You can get quite a bit smarter than that. It’s usually possible to run some frequent refreshes on higher-value records that haven’t been enriched in some period of time (e.g. 6 months). This way you can control how much drift you allow for by limiting the amount of time any one record goes without a refresh.
Moving on from the bad vs good binary
You can’t completely eliminate “bad data” which means you’ll never have “good data”. Teams that stop what they’re doing and wait for some future state of “good data” will be frozen in place. There’s no cure, only management.
The only approach that works is to clearly describe the specific problems, measure them consistently, and systemically make improvements. Hopefully this framework will help you on that journey by breaking down your market data challenges into manageable categories of issues around identity, completeness, connections and accuracy.
More about data
A few weeks ago I spoke with Andreas Wernicke as background for my article on GTM Engineering for CROs. If you’re looking for a deeper technical dive into what Andreas calls “foundational data”, this is a great place to start.

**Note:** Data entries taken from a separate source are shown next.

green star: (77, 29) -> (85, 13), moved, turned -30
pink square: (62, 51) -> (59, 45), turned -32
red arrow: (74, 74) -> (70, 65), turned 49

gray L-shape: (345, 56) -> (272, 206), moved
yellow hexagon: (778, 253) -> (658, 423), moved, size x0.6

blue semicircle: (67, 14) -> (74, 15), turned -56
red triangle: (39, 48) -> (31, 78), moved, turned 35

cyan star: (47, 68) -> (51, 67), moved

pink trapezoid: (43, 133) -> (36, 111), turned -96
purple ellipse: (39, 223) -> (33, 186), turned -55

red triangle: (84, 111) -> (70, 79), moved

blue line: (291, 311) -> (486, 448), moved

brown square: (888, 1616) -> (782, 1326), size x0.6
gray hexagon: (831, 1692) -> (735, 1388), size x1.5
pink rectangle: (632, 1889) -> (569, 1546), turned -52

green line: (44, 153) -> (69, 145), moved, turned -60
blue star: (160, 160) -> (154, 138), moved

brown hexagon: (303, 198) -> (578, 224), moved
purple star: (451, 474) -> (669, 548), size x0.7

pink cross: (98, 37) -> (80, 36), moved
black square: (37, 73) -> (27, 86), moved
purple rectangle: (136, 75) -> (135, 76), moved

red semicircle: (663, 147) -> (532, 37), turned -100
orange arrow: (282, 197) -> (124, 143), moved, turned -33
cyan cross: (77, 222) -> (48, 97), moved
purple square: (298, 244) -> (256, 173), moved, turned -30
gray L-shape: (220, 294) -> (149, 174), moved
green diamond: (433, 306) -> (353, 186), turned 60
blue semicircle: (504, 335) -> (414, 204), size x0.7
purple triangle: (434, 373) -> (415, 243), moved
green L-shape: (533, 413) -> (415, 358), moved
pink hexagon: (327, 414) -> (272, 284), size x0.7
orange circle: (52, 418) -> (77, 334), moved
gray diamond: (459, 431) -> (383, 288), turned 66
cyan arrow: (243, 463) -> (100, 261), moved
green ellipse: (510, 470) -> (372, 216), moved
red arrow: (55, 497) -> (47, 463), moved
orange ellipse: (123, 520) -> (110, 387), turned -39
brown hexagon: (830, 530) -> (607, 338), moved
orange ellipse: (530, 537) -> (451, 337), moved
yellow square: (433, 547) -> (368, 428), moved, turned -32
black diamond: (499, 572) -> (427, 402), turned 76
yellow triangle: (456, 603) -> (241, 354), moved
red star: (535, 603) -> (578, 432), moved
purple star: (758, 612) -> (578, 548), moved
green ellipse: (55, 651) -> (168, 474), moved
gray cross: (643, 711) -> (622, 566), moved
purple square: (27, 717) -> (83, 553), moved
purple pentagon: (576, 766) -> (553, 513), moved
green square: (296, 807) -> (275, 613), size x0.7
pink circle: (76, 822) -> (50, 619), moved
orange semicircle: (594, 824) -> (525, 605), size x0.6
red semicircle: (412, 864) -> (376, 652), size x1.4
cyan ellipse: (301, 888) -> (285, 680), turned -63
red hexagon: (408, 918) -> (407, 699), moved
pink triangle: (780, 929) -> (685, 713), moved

ZoomInfo’s current market cap is pretty much equivalent to Clay’s valuation. Not much of a revenue multiple for GTM 0.00%↑ there.
“That” might be roll out a new sales play, improve account scoring, revise territories, change lead routing—just about anything operational you can imagine.
Note that valid here doesn’t necessarily mean accurate. For example in my previous life we had US states in billing addresses represented as full names or abbreviations. We wanted them all to be abbreviations. So a value of “Texas” for Gradient Works may be accurate, but not valid. A value of “London” would be neither valid nor accurate.